After claiming that California forest rangers didn't rake the leaves on the forest floor well enough top prevent massive fires in multiple locations, like they supposedly do in Norway, President Trump has offered up additional helpful hints to make the world a better place for His Excellency, El Grandiose Naranja Presidente.
"Who doesn't like a good boiled egg? A tremendously boiled egg? Here's how you can have more for free," the President said, making weird, waving hand gestures as he spoke.
"Stop the chicken from laying it's egg right away. Plug the hole for a day or two, and all that hot chicken meat inside him will heat the egg until it's hard-boiled! And then...BAM! A free hard-boiled egg! You're welcome!"

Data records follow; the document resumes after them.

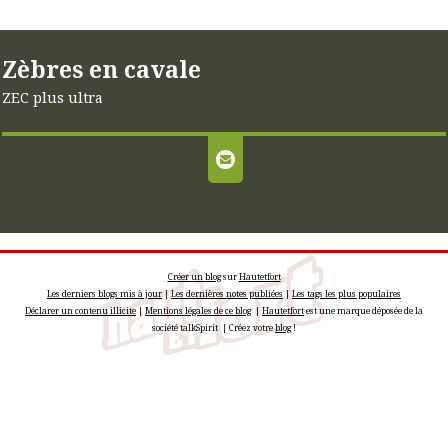
Zèbres en cavale
ZEC plus ultra
Créer un blog
sur
Hautetfort
Les derniers blogs mis à jour
|
Les dernières notes publiées
|
Les tags les plus populaires
Déclarer un contenu illicite
|
Mentions légales de ce blog
|
Hautetfort
est une marque déposée de la
société talkSpirit | Créez votre
blog
!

Another gem he came up with was dealing with all those inconvenient school buses that transport your kids to school.
"Why doesn't anybody just get their chauffeur to drive them directly to school? It would eliminate all those loser stops along the way! A direct ride in a nice, huge, heated limousine to school! Believe me! Excuse me! I said, believe me! Again, you're welcome. I don't understand why you guys in the Fake News Media haven't come up with these very stable genius ideas!"
And he wasn't done.
"Ferget about nuclear weapons treaties and threats, because they don't work against losers! You gotta confuse them and scare your enemies with something they can't figure out. So from now on, I'm going to threaten North Korea with the fire and fury of the Covfefe Maneuver, and they'll be scared as rabbits, believe me! Oh, and you can use that against your stupid boss for a raise or something. You tell him you're going to use the Covfefe Maneuver if he doesn't, like, get you that raise of 10 cents an hour! So there. You're welcome!"
And with that, CNN's Jim Acosta handed back his White House Press pass permanently.